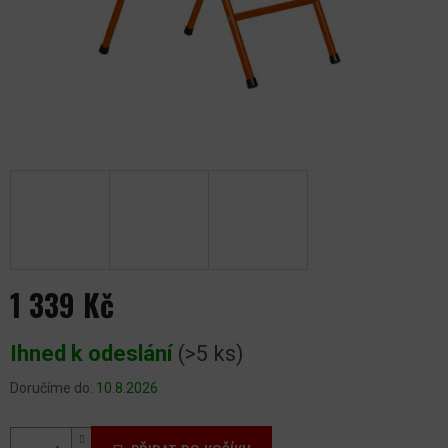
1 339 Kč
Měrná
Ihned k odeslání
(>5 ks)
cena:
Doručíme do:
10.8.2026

---+---

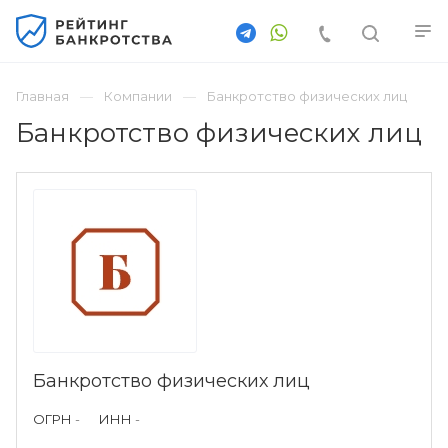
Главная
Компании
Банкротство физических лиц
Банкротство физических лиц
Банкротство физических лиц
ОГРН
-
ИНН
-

---+---

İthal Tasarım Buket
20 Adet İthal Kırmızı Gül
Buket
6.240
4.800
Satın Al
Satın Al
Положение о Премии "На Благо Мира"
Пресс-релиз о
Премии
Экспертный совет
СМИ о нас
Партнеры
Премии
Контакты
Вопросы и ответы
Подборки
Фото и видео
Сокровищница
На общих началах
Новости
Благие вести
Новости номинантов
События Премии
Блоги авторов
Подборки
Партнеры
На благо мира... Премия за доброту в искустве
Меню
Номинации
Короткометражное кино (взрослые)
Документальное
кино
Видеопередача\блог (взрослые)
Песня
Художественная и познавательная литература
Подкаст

---+---

- [WORK TO COMPLETE] Your response should be made up of the lines in the data that contain the word "кино".

- [ANSWER TO THE PROBLEM]
Короткометражное кино (взрослые)
кино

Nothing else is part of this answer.